Qu’est ce qui lui donne envie de peindre ? On voit qu’il y a des références à de grands artistes du monde moderne
Marjolaine Lévy : Je pense que c’est une artiste chercheuse, c’est à dire qu’elle passe beaucoup de temps à regarder l’art moderne, à regarder des livres appartenant donc à l’art moderne, Picasso, Matisse, Cezanne… et en fait elle est très très observatrice.
Elle m’a dit quelque chose de très beau, elle m’a dit, ce qui me donne envie de peindre, c’est le détail d’une œuvre de Picasso, c’est un motif de Matisse et j’ai envie de transcender ces formes et d’aller plus loin loin.
Je pense ce qui lui donne envie de peindre, c’est vraiment ces grands maîtres, mais d’une maniere totalement différente.
Comment retrouve t’on Picasso dans dans ses œuvres ? Entres autre artistes, car il y a Matisse aussi , et d’autres encore …
Marjolaine Lévy : Alors, on retrouve Picasso, de manière différente, dés le début dans le coté géométrique, de ses personnages, ses figures au toute début, entre 2012 et 2014, on voit que vraiment les personnages ce sont des formes géométriques. Il y a donc vraiment une inspiration cubiste, on ne sait pas si on est du côté de l’abstraction ou de la figuration , il y a ce trouble qui est très intéressant , il y a vraiment la géométrie Picassienne cubiste et puis, peu à peu, on a la courbe de Picasso qui apparaît notamment dans ses visages féminins, dans les baigneuses aussi évidemment, qui est un grand thème de Picasso, et que l’on retrouve, notamment dans cette série.

Il y a aussi une image de la femme dans ses œuvres, qui est très contemporaine
Marjolaine Lévy : Oui Effectivement, dans ses œuvres on trouve principalement des personnages féminins. C’est vrai que c’est un sujet important dans l’histoire de l’art , quand elle dit que c’est aussi une peinture qui parle de peinture c’est aussi, à travers le choix de ses personnages féminins, de ses figures au repos, de ses odalisques . C’est aussi un clin d’œil à cette histoire de la représentation de la femme dans l’histoire.
Est ce que vous diriez que Farah est une artiste contemporaine?
Oui, pour moi Farah Atassi est profondément contemporaine
C’est une artiste qui a ce génie de s’approprier des formes du passé en les transformant complètement et en faisant une peinture vraiment inscrite dans son temps, c’est à dire que quand on voit les œuvres de Farah on ne peut pas dire qu’on est en 1912, on est vraiment en 2025!

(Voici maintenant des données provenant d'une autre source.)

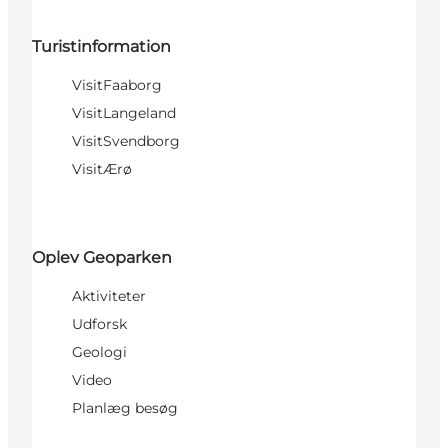
Turistinformation
VisitFaaborg
VisitLangeland
VisitSvendborg
VisitÆrø
Oplev Geoparken
Aktiviteter
Udforsk
Geologi
Video
Planlæg besøg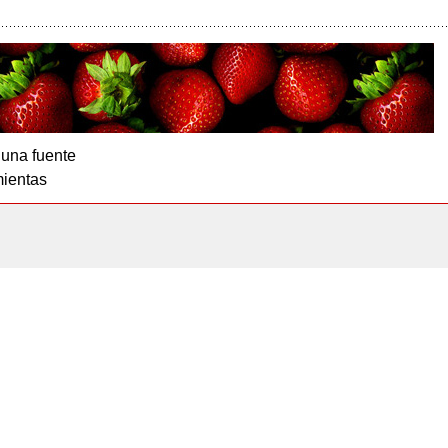
 una fuente
ientas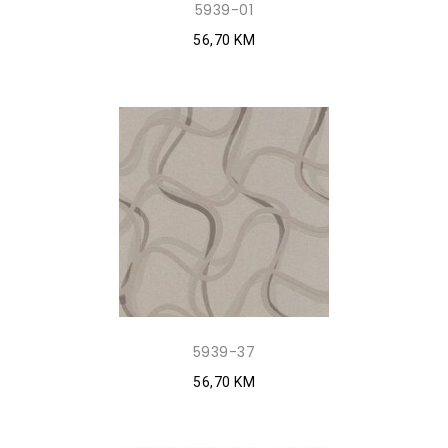
5939-01
56,70 KM
5939-37
56,70 KM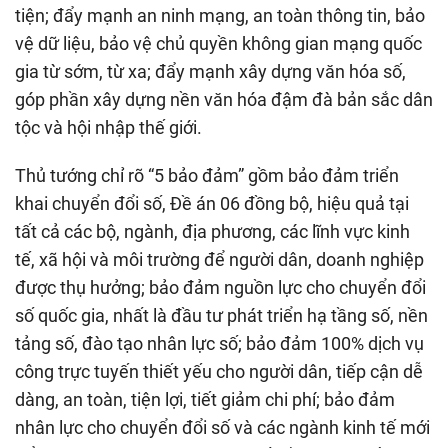
tiện; đẩy mạnh an ninh mạng, an toàn thông tin, bảo
vệ dữ liệu, bảo vệ chủ quyền không gian mạng quốc
gia từ sớm, từ xa; đẩy mạnh xây dựng văn hóa số,
góp phần xây dựng nền văn hóa đậm đà bản sắc dân
tộc và hội nhập thế giới.
Thủ tướng chỉ rõ “5 bảo đảm” gồm bảo đảm triển
khai chuyển đổi số, Đề án 06 đồng bộ, hiệu quả tại
tất cả các bộ, ngành, địa phương, các lĩnh vực kinh
tế, xã hội và môi trường để người dân, doanh nghiệp
được thụ hưởng; bảo đảm nguồn lực cho chuyển đổi
số quốc gia, nhất là đầu tư phát triển hạ tầng số, nền
tảng số, đào tạo nhân lực số; bảo đảm 100% dịch vụ
công trực tuyến thiết yếu cho người dân, tiếp cận dễ
dàng, an toàn, tiện lợi, tiết giảm chi phí; bảo đảm
nhân lực cho chuyển đổi số và các ngành kinh tế mới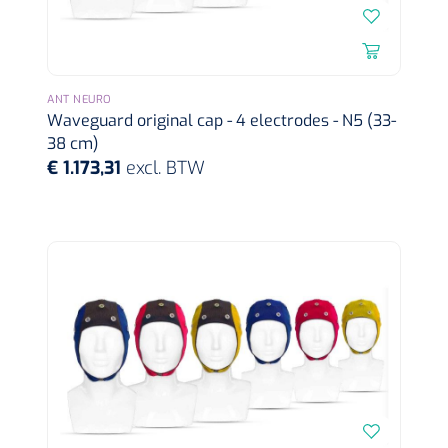
Griffioen
1016111
Standaard schaar - gebogen - stomp/stomp - 14 cm - 1
st
ANT NEURO
Waveguard original cap - 4 electrodes - N5 (33-
38 cm)
€ 1.173,31
excl. BTW
Qualiteam
1625789
RUBAN - breukband 4 banden - 27 cm - L - 1 st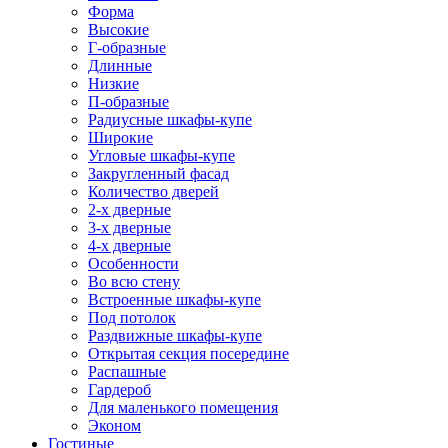
Форма
Высокие
Г-образные
Длинные
Низкие
П-образные
Радиусные шкафы-купе
Широкие
Угловые шкафы-купе
Закругленный фасад
Количество дверей
2-х дверные
3-х дверные
4-х дверные
Особенности
Во всю стену
Встроенные шкафы-купе
Под потолок
Раздвижные шкафы-купе
Открытая секция посередине
Распашные
Гардероб
Для маленького помещения
Эконом
Гостиные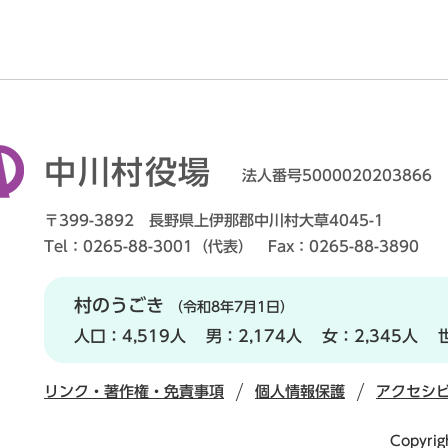
中川村役場
法人番号5000020203866
〒399-3892 長野県上伊那郡中川村大草4045-1
Tel：0265-88-3001（代表） Fax：0265-88-3890
村のうごき
（令和8年7月1日）
人口：
4,519人
男：
2,174人
女：
2,345人
リンク・著作権・免責事項
個人情報保護
アクセシ
Copyrig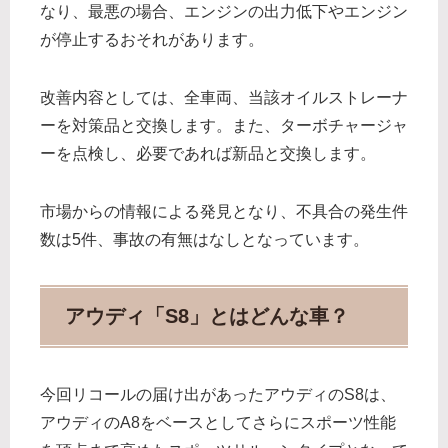
なり、最悪の場合、エンジンの出力低下やエンジン
が停止するおそれがあります。
改善内容としては、全車両、当該オイルストレーナ
ーを対策品と交換します。また、ターボチャージャ
ーを点検し、必要であれば新品と交換します。
市場からの情報による発見となり、不具合の発生件
数は5件、事故の有無はなしとなっています。
アウディ「S8」とはどんな車？
今回リコールの届け出があったアウディのS8は、
アウディのA8をベースとしてさらにスポーツ性能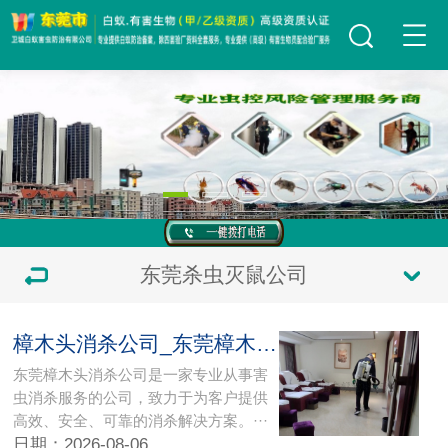
东莞杀虫灭鼠公司
樟木头消杀公司_东莞樟木头杀虫公司_立即联系我附近的师傅除四害樟木头杀臭公司
东莞樟木头消杀公司是一家专业从事害
虫消杀服务的公司，致力于为客户提供
高效、安全、可靠的消杀解决方案。···
日期：2026-08-06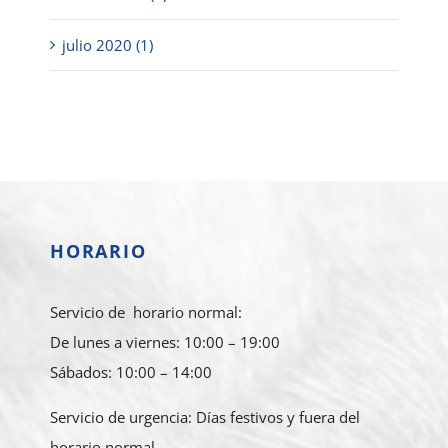
julio 2020 (1)
HORARIO
Servicio de horario normal:
De lunes a viernes: 10:00 – 19:00
Sábados: 10:00 – 14:00
Servicio de urgencia: Días festivos y fuera del
horario normal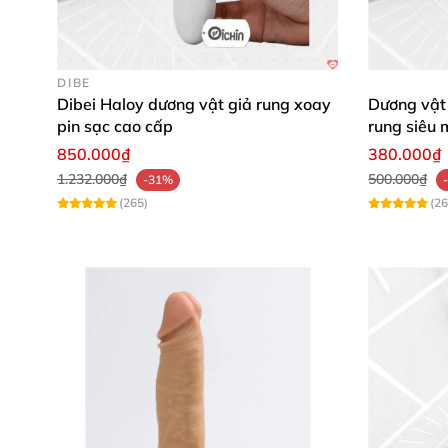
DIBE
Dibei Haloy dương vật giả rung xoay
Dương vật
pin sạc cao cấp
rung siêu 
850.000₫
380.000₫
1.232.000₫
500.000₫
-31%
(265)
(26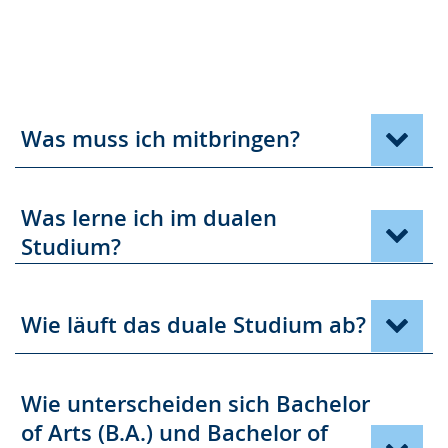
Was muss ich mitbringen?
Was lerne ich im dualen
Studium?
Wie läuft das duale Studium ab?
Wie unterscheiden sich Bachelor
of Arts (B.A.) und Bachelor of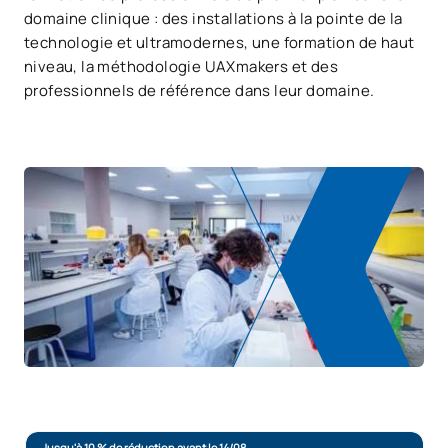
domaine clinique : des installations à la pointe de la
technologie et ultramodernes, une formation de haut
niveau, la méthodologie UAXmakers et des
professionnels de référence dans leur domaine.
Jusqu'à 10 % de réduction avant le 14/08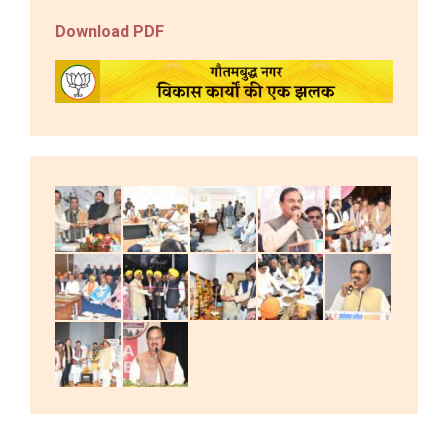
Download PDF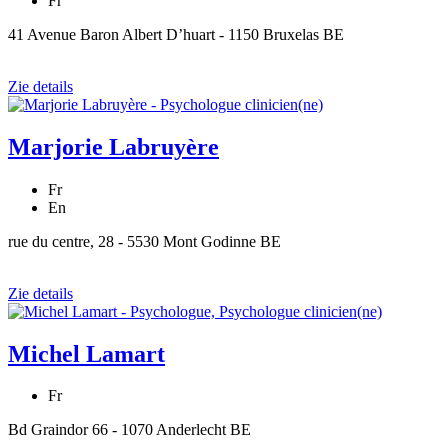
Fr
41 Avenue Baron Albert D’huart - 1150 Bruxelas BE
Zie details
Marjorie Labruyère
Fr
En
rue du centre, 28 - 5530 Mont Godinne BE
Zie details
Michel Lamart
Fr
Bd Graindor 66 - 1070 Anderlecht BE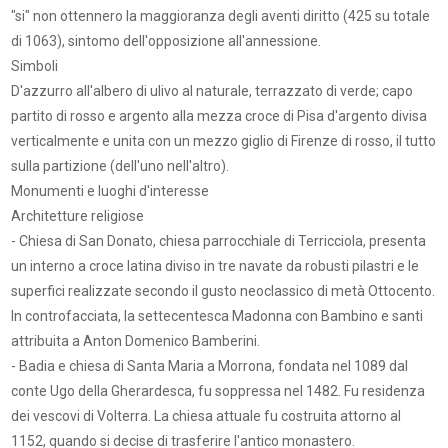
"si" non ottennero la maggioranza degli aventi diritto (425 su totale
di 1063), sintomo dell'opposizione all'annessione.
Simboli
D'azzurro all'albero di ulivo al naturale, terrazzato di verde; capo
partito di rosso e argento alla mezza croce di Pisa d'argento divisa
verticalmente e unita con un mezzo giglio di Firenze di rosso, il tutto
sulla partizione (dell'uno nell'altro).
Monumenti e luoghi d'interesse
Architetture religiose
- Chiesa di San Donato, chiesa parrocchiale di Terricciola, presenta
un interno a croce latina diviso in tre navate da robusti pilastri e le
superfici realizzate secondo il gusto neoclassico di metà Ottocento.
In controfacciata, la settecentesca Madonna con Bambino e santi
attribuita a Anton Domenico Bamberini.
- Badia e chiesa di Santa Maria a Morrona, fondata nel 1089 dal
conte Ugo della Gherardesca, fu soppressa nel 1482. Fu residenza
dei vescovi di Volterra. La chiesa attuale fu costruita attorno al
1152, quando si decise di trasferire l'antico monastero.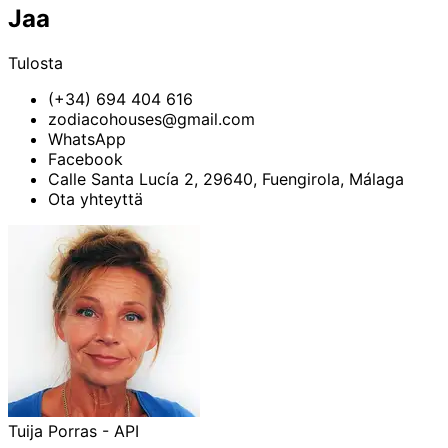
Jaa
Tulosta
(+34) 694 404 616
zodiacohouses@gmail.com
WhatsApp
Facebook
Calle Santa Lucía 2, 29640, Fuengirola, Málaga
Ota yhteyttä
Tuija Porras - API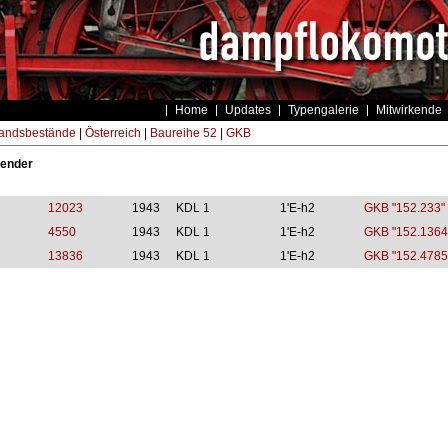
Home
Updates
Typengalerie
Mitwirkende
andsbestände
|
Österreich
|
Baureihe 52
|
GKB
pender
12023
1943
KDL 1
1'E-h2
GKB "152.233"
4550
1943
KDL 1
1'E-h2
GKB "152.1364
13836
1943
KDL 1
1'E-h2
GKB "152.4785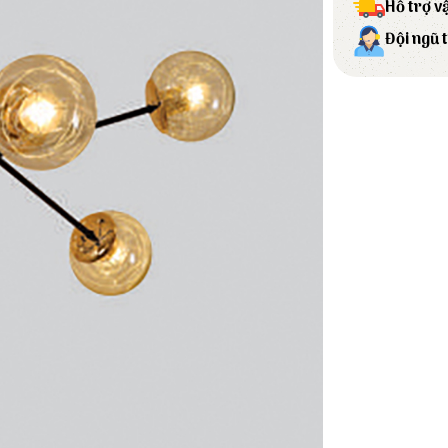
Hỗ trợ v
Đội ngũ 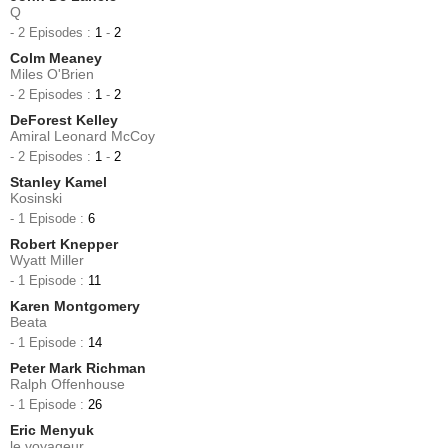
Q
- 2 Episodes :
1
-
2
Colm Meaney
Miles O'Brien
- 2 Episodes :
1
-
2
DeForest Kelley
Amiral Leonard McCoy
- 2 Episodes :
1
-
2
Stanley Kamel
Kosinski
- 1 Episode :
6
Robert Knepper
Wyatt Miller
- 1 Episode :
11
Karen Montgomery
Beata
- 1 Episode :
14
Peter Mark Richman
Ralph Offenhouse
- 1 Episode :
26
Eric Menyuk
le voyageur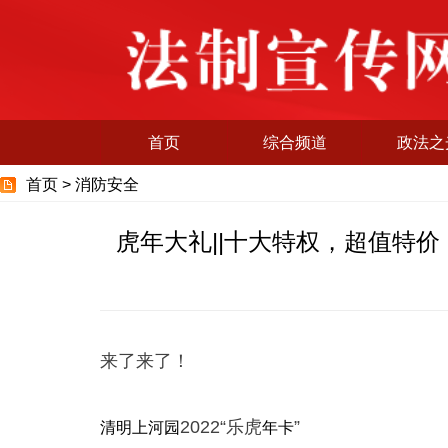
首页
综合频道
政法之
首页 >
消防安全
虎年大礼||十大特权，超值特价
来了来了！
2022“乐虎
”
清明上河园
年卡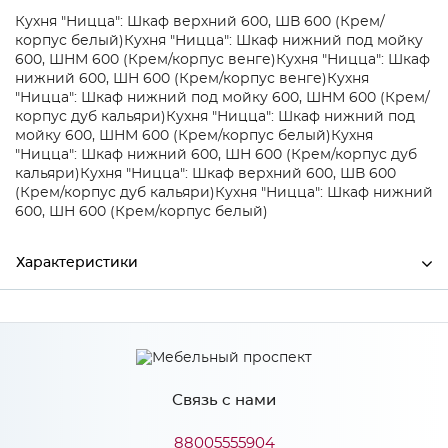
Кухня "Ницца": Шкаф верхний 600, ШВ 600 (Крем/
корпус белый)
Кухня "Ницца": Шкаф нижний под мойку
600, ШНМ 600 (Крем/корпус венге)
Кухня "Ницца": Шкаф
нижний 600, ШН 600 (Крем/корпус венге)
Кухня
"Ницца": Шкаф нижний под мойку 600, ШНМ 600 (Крем/
корпус дуб кальяри)
Кухня "Ницца": Шкаф нижний под
мойку 600, ШНМ 600 (Крем/корпус белый)
Кухня
"Ницца": Шкаф нижний 600, ШН 600 (Крем/корпус дуб
кальяри)
Кухня "Ницца": Шкаф верхний 600, ШВ 600
(Крем/корпус дуб кальяри)
Кухня "Ницца": Шкаф нижний
600, ШН 600 (Крем/корпус белый)
Характеристики
Ширина
300
Высота
785
Связь с нами
Глубина
37
Производитель
Сурская мебель
88005555904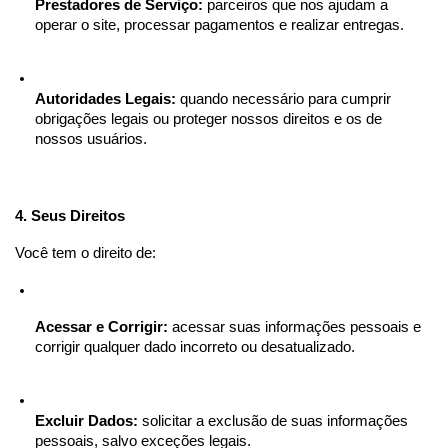
Prestadores de Serviço:
 parceiros que nos ajudam a 
operar o site, processar pagamentos e realizar entregas.
Autoridades Legais:
 quando necessário para cumprir 
obrigações legais ou proteger nossos direitos e os de 
nossos usuários.
4. Seus Direitos
Você tem o direito de:
Acessar e Corrigir:
 acessar suas informações pessoais e 
corrigir qualquer dado incorreto ou desatualizado.
Excluir Dados:
 solicitar a exclusão de suas informações 
pessoais, salvo exceções legais.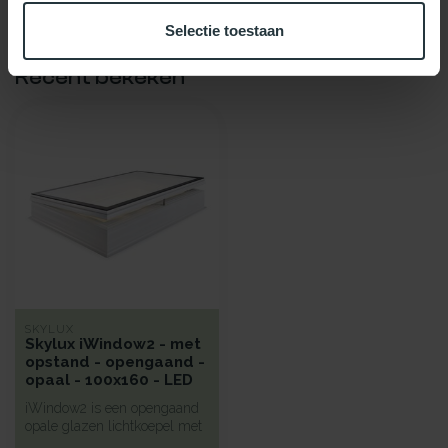
Selectie toestaan
Recent bekeken
SKYLUX
Skylux iWindow2 - met
opstand - opengaand -
opaal - 100x160 - LED
iWindow2 is een opengaand
opale glazen lichtkoepel met
een hoge isolatie voorzie...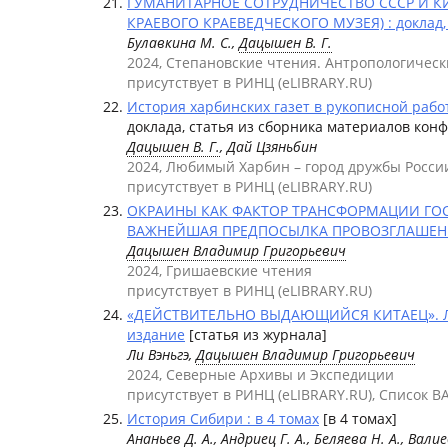
ГУМАНИТАРНОЕ СОТРУДНИЧЕСТВО СССР И К
КРАЕВОГО КРАЕВЕДЧЕСКОГО МУЗЕЯ) : доклад,
Булавкина М. С.,
Дацышен В. Г.
2024, Степановские чтения. Антропологичес
присутствует в РИНЦ (eLIBRARY.RU)
История харбинских газет в рукописной работ
доклада, статья из сборника материалов кон
Дацышен В. Г.
, Дай Цзяньбин
2024, Любимый Харбин – город дружбы Росси
присутствует в РИНЦ (eLIBRARY.RU)
ОКРАИНЫ КАК ФАКТОР ТРАНСФОРМАЦИИ ГОСУ
ВАЖНЕЙШАЯ ПРЕДПОСЫЛКА ПРОВОЗГЛАШЕНИЯ С
Дацышен Владимир Григорьевич
2024, Гришаевские чтения
присутствует в РИНЦ (eLIBRARY.RU)
«ДЕЙСТВИТЕЛЬНО ВЫДАЮЩИЙСЯ КИТАЕЦ»
издание
[статья из журнала]
Ли Вэньгэ,
Дацышен Владимир Григорьевич
2024, Северные Архивы и Экспедиции
присутствует в РИНЦ (eLIBRARY.RU), Список В
История Сибири : в 4 томах
[в 4 томах]
Ананьев Д. А., Андриец Г. А., Беляева Н. А., Вали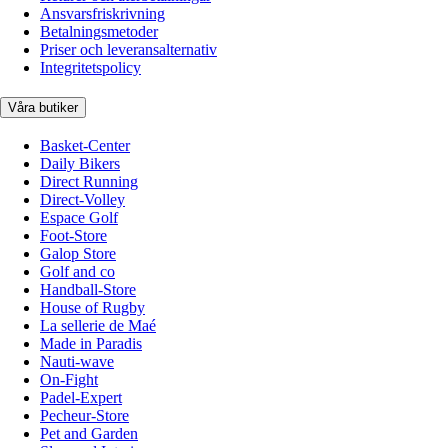
Ansvarsfriskrivning
Betalningsmetoder
Priser och leveransalternativ
Integritetspolicy
Våra butiker
Basket-Center
Daily Bikers
Direct Running
Direct-Volley
Espace Golf
Foot-Store
Galop Store
Golf and co
Handball-Store
House of Rugby
La sellerie de Maé
Made in Paradis
Nauti-wave
On-Fight
Padel-Expert
Pecheur-Store
Pet and Garden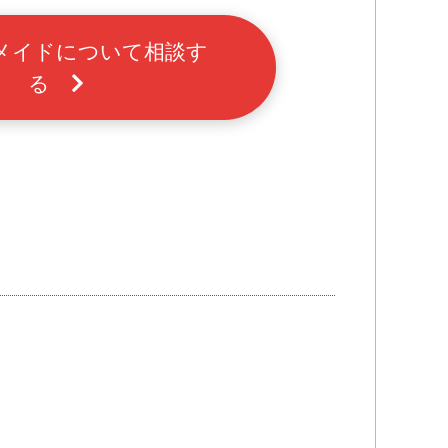
メイドについて相談す
る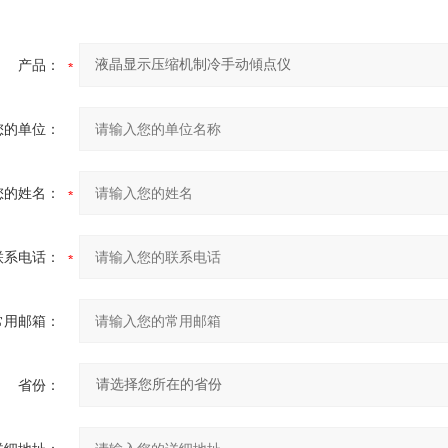
产品：
您的单位：
您的姓名：
联系电话：
常用邮箱：
省份：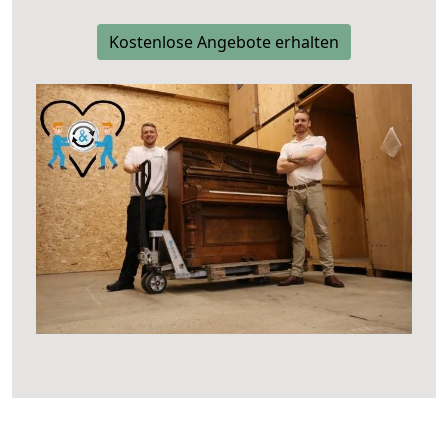
Kostenlose Angebote erhalten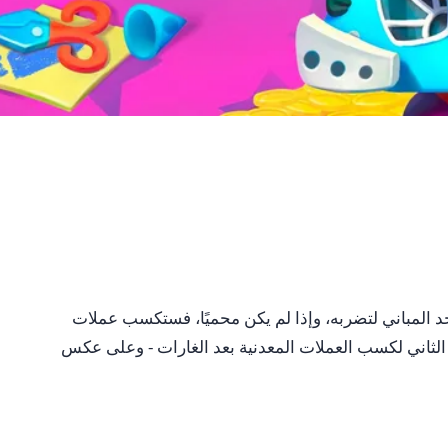
تنقر على أحد المباني لتضربه، وإذا لم يكن محميًا، فستكسب عملات
الثاني لكسب العملات المعدنية بعد الغارات - وعلى عكس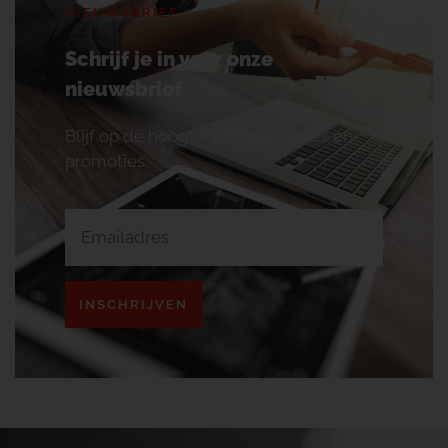
NIEUWSBRIEF
Schrijf je in voor onze
nieuwsbrief
Blijf op de hoogte van onze acties en
promoties.
INSCHRIJVEN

Et je trouve qu’elle est contemporaine et en même temps très à part dans le paysage contemporain car sa peinture ne ressemble à rien de ce que l’on voit aujourd’hui!
Quels artistes ont inspirés Farah ? On parlait de Picasso, Matisse, d’autres encore?
Marjolaine Lévy : Jean Brusselmans, c’est artiste belge né en 1884, très important. Elle a beaucoup observé aussi les artistes russes des années 20, Alexandre Rodtchenko, Lazar Lissitzky … mais aussi beaucoup Oskar Schlemmer du Bauhaus. Elle a une grande connaissance en fait de l’histoire de l’art, de la modernité. Mais elle est plus de ce côté là que de la peinture contemporaine je pense.
Sa peinture est bien contemporaine mais ses références sont profondément ancrées dans l’histoire.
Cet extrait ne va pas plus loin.